Effectivement, nous avons de très belles plages, de très beaux sites touristiques. Mais, l'une de nos préoccupations, c'est de pouvoir ouvrir les voies pour faciliter l'accès à ces sites. Il faut que les opérateurs privés qui vont venir découvrir ces sites, puissent d'abord, en priorité, y accéder. Et pour ces plages, nous sommes en train de prendre contact avec les pays qui sont leaders dans le domaine du tourisme. Je citerais le Maroc, la France, l'Espagne et biens d'autres. Et les contacts vont être pris pour que ces pays puissent nous apporter aussi leur expertise. On a beau dire, et c'est vrai, que la richesse de San-Pedro est aussi le tourisme, mais il faut réellement qu'on exploite le tourisme. Ces belles plages que nous avons, il faut réellement qu'on puisse les exploiter pour qu'effectivement, San-Pedro devienne une destination mondiale. Ce n'est pas ambitieux, je connais les plages de certains pays, mais je pense que nos plages sont belles. Il faut les transformer maintenant en des sites qui attirent , en des lieux de loisirs, de vacances. Et tout ça demande aussi que des opérations économiques, sociales se fassent dans la région. Il n'y a pas que la mer, il y a aussi l’agro-tourisme.
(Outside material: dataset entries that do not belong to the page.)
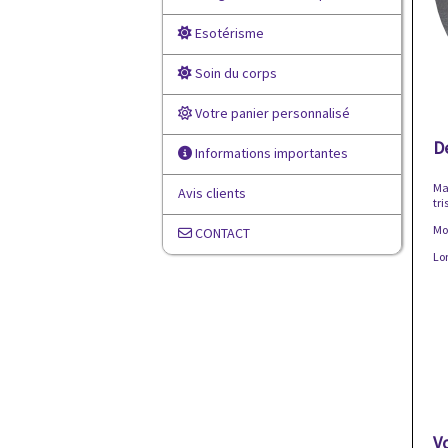
Esotérisme
Soin du corps
Votre panier personnalisé
D
Informations importantes
Mat
Avis clients
tri
Mon
CONTACT
Lo
V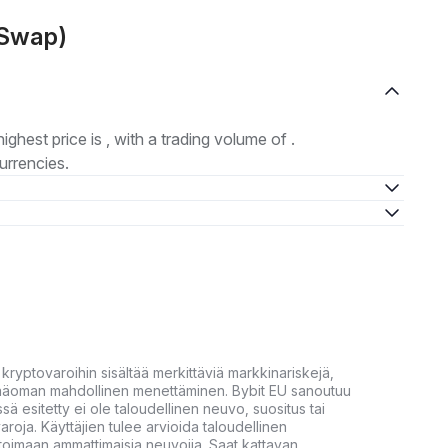
 Swap)
highest price is , with a trading volume of .
urrencies.
yptovaroihin sisältää merkittäviä markkinariskejä,
 pääoman mahdollinen menettäminen. Bybit EU sanoutuu
ssä esitetty ei ole taloudellinen neuvo, suositus tai
varoja. Käyttäjien tulee arvioida taloudellinen
ultoimaan ammattimaisia neuvojia. Saat kattavan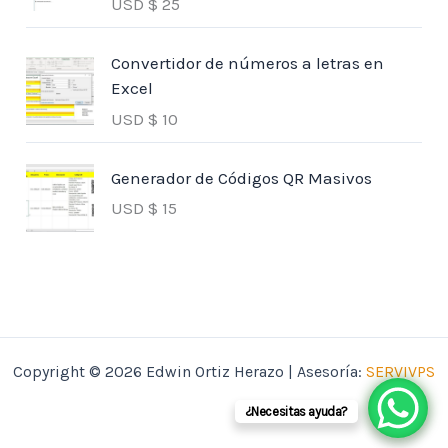
USD $
25
Convertidor de números a letras en
Excel
USD $
10
Generador de Códigos QR Masivos
USD $
15
Copyright © 2026 Edwin Ortiz Herazo | Asesoría:
SERVIVPS
¿Necesitas ayuda?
Avec la délégation italienne, nous avons fait une excursion qui nous a conduit à la plage Taki (San-Pedro), à Grand Béréby. Durant la traversée, nous nous sommes arrêtés dans une plantation de cacao, d'hévéa, pour que cette délégation voie ce qui produit le pneu qui permet à leurs véhicules de rouler. Pour qu'ils puissent voir les cabosses de cacao et qu'ils sachent que c'est à partir de ça qu'on arrive à faire le chocolat. C'est cela aussi l'agro-tourisme qu'il faut développer. On n'attire pas le tourisme que par la mer ; mais on peut aussi attirer le tourisme par tout ce qu'on a comme beauté dans la région.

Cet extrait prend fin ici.